From: Jan Kara <jack@suse.cz>
To: Ted Tso <tytso@mit.edu>
Cc: linux-ext4@vger.kernel.org, Lukas Czerner <lczerner@redhat.com>,
Jan Kara <jack@suse.cz>
Subject: Re: [PATCH v3] ext4: don't BUG on inconsistent journal feature
Date: Wed, 5 Aug 2020 16:16:23 +0200 [thread overview]
Message-ID: <20200805141623.GC16475@quack2.suse.cz> (raw)

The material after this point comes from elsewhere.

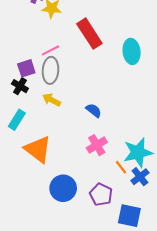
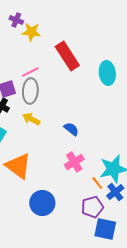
purple pentagon: (101, 195) -> (92, 207), moved, turned 30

In-Reply-To: <20200710140759.18031-1-jack@suse.cz>
On Fri 10-07-20 16:07:59, Jan Kara wrote:
> A customer has reported a BUG_ON in ext4_clear_journal_err() hitting
> during an LTP testing. Either this has been caused by a test setup
> issue where the filesystem was being overwritten while LTP was mounting
> it or the journal replay has overwritten the superblock with invalid
> data. In either case it is preferable we don't take the machine down
> with a BUG_ON. So handle the situation of unexpectedly missing
> has_journal feature more gracefully. We issue warning and fail the mount
> in the cases where the race window is narrow and the failed check is
> most likely a programming error. In cases where fs corruption is more
> likely, we do full ext4_error() handling before failing mount / remount.
>
> Reviewed-by: Lukas Czerner <lczerner@redhat.com>
> Signed-off-by: Jan Kara <jack@suse.cz>
Ted, can you please pick up this patch? Thanks!
Honza
> ---
> fs/ext4/super.c | 68 +++++++++++++++++++++++++++++++++++++++------------------
> 1 file changed, 47 insertions(+), 21 deletions(-)
>
> Changes since v2:
> - added Reviewed-by tag
> - fixup compilation failure without CONFIG_QUOTA
>
> Changes since v1:
> - handle failures more likely coming from fs corruption as with ext4_error
>
> diff --git a/fs/ext4/super.c b/fs/ext4/super.c
> index 330957ed1f05..9fdad843b30e 100644
> --- a/fs/ext4/super.c
> +++ b/fs/ext4/super.c
> @@ -66,10 +66,10 @@ static int ext4_load_journal(struct super_block *, struct ext4_super_block *,
> unsigned long journal_devnum);
> static int ext4_show_options(struct seq_file *seq, struct dentry *root);
> static int ext4_commit_super(struct super_block *sb, int sync);
> -static void ext4_mark_recovery_complete(struct super_block *sb,
> +static int ext4_mark_recovery_complete(struct super_block *sb,
> struct ext4_super_block *es);
> -static void ext4_clear_journal_err(struct super_block *sb,
> - struct ext4_super_block *es);
> +static int ext4_clear_journal_err(struct super_block *sb,
> + struct ext4_super_block *es);
> static int ext4_sync_fs(struct super_block *sb, int wait);
> static int ext4_remount(struct super_block *sb, int *flags, char *data);
> static int ext4_statfs(struct dentry *dentry, struct kstatfs *buf);
> @@ -4770,7 +4770,9 @@ static int ext4_fill_super(struct super_block *sb, void *data, int silent)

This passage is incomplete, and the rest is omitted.